Face à des discours islamophobes qui s’affirment ouvertement et de manière de plus en plus violente, face à une législation d’exception de plus en plus contraignante pour les musulmanes et les musulmans, face à des propositions de loi et à des mesures qui remettent en cause les libertés fondamentales des musulmans, face à un racisme d’État qui s’affirme sans ambages, que faire?
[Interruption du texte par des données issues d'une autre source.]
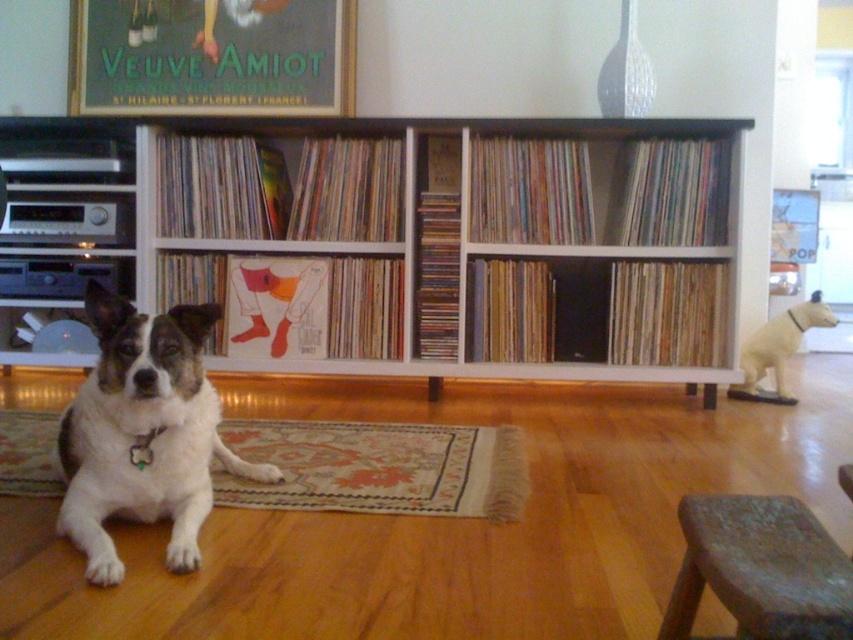 Does point (683, 579) come farther from viewer compared to point (753, 369)?

No, (683, 579) is in front of (753, 369).

Locate an element on the screen. The image size is (853, 640). wooden stool at lower right is located at coordinates (759, 570).

Who is positioned more to the right, white fur dog at center or wooden stool at lower right?

wooden stool at lower right

Can you confirm if white fur dog at center is smaller than wooden stool at lower right?

No, white fur dog at center is not smaller than wooden stool at lower right.

In the scene shown: Who is more forward, (x=144, y=326) or (x=695, y=512)?

Point (x=695, y=512)

The width and height of the screenshot is (853, 640). In order to click on white fur dog at center in this screenshot , I will do `click(143, 433)`.

This screenshot has height=640, width=853. Identify the location of white wood bookcase at center. (465, 237).

Based on the photo, can you confirm if white wood bookcase at center is positioned above white matte dog at right?

Yes, white wood bookcase at center is above white matte dog at right.

Locate an element on the screen. The height and width of the screenshot is (640, 853). white wood bookcase at center is located at coordinates (465, 237). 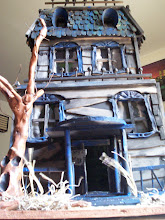 Where is `frame`? Image resolution: width=165 pixels, height=220 pixels. frame is located at coordinates (47, 97), (124, 91).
Cette question de stratégie nous semble fondamentale car, depuis des années, nous n’arrivons pas à faire véritablement reculer l’islamophobie. Bien au contraire, les partisans du racisme antimusulman, souvent cachés derrière la défense de la République, de la laïcité ou de l’égalité des sexes, avancent leurs pions pour renforcer l’exclusion de la communauté musulmane.

A terme, si nous ne parvenons pas à enrailler l’inexorable progression de l’islamophobie, cela fait peser un risque sur l’existence même de la communauté musulmane dans ce pays et du même coup sur l’intégrité physique des musulmans car, comme l’écrivait Frantz Fanon, dans une société raciste les lynchages, les camps d’extermination « et autre chose existent en horizon »[1].   Évidemment, ces dernières semaines, les musulmanes et les musulmans vivant en France ont senti cet horizon se rapprocher dangereusement.

Alors que faire ? Dans un ouvrage intitulé De la stratégie judiciaire[2], l’avocat Jacques Vergès opposait deux stratégies judiciaires en matière de défense politique : le procès de connivence et le procès de rupture. Le procès de connivence avait pour but de sauver la tête de l’accusé alors que le procès de rupture se donnait pour objectif de faire triompher sa cause. La nouveauté, affirmait l’avocat du FLN, était qu’aujourd’hui le second procès pouvait également sauver la tête de l’accusé.

Selon Jacques Vergès, le procès de connivence consistait, pour la défense, à s’efforcer d’entrer en « connivence » avec les juges afin de faire reconnaître l’innocence de l’accusé ou, au moins, d’obtenir la peine la plus légère possible si la défense n’arrivait pas à prouver son innocence. Cette stratégie de défense est celle qui est la plus couramment plaidée par les avocats au cours des procès.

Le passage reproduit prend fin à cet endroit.